Beyond Single Plots: A Benchmark for Question Answering on Multi-Charts

arXiv cs.CL / 4/24/2026

📰 NewsIdeas & Deep AnalysisModels & Research

Key Points

  • The paper introduces PolyChartQA, a benchmark dataset for question answering over multi-chart images, designed to better reflect real-world needs to interpret multiple related charts together.
  • PolyChartQA includes 534 multi-chart images with 2,297 sub-charts and provides 2,694 question–answer pairs drawn from peer-reviewed computer science research publications.
  • The authors evaluate nine state-of-the-art multimodal language models on PolyChartQA, analyzing performance by question type, difficulty, question source, and structural properties of multi-charts.
  • Results indicate a 27.4% drop in LLM-based accuracy on human-authored questions versus model-generated questions, highlighting a gap in robustness to human-style QA.
  • The study also reports a 5.39% accuracy improvement using a proposed prompting method, suggesting practical prompt strategies can enhance multi-chart QA performance.

Abstract

Charts are widely used to present complex information. Deriving meaningful insights in real-world contexts often requires interpreting multiple related charts together. Research on understanding multi-chart images has not been extensively explored. We introduce PolyChartQA, a mid-scale dataset specifically designed for question answering over multi-chart images.

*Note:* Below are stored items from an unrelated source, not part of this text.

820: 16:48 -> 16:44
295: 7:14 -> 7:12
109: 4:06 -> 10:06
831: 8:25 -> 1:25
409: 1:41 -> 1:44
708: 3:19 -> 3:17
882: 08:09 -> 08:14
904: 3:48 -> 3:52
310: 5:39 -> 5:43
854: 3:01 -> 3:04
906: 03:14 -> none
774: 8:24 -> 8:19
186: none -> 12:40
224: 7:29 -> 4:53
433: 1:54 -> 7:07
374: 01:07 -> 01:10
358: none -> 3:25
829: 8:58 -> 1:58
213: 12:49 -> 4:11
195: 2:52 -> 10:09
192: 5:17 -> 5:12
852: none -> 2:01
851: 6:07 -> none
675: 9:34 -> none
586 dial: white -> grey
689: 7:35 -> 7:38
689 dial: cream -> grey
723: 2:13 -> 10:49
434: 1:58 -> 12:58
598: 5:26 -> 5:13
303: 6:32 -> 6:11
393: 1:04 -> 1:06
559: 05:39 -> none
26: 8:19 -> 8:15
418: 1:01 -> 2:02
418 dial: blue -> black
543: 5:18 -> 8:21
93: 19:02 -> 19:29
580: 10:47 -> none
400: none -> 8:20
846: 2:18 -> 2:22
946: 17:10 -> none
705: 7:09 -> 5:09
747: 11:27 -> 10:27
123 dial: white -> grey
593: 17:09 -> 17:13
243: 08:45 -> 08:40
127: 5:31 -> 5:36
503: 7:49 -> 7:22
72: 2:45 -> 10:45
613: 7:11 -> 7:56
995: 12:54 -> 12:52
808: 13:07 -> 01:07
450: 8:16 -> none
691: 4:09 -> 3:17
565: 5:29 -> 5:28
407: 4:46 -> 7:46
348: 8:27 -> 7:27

PolyChartQA comprises 534 multi-chart images (with a total of 2,297 sub-charts) sourced from peer-reviewed computer science research publications and 2,694 QA pairs. We evaluate the performance of nine state-of-the-art Multimodal Language Models (MLMs) on PolyChartQA across question type, difficulty, question source, and key structural characteristics of multi-charts. Our results show a 27.4% LLM-based accuracy (L-Accuracy) drop on human-authored questions compared to MLM-generated questions, and a 5.39% L-accuracy gain with our proposed prompting method.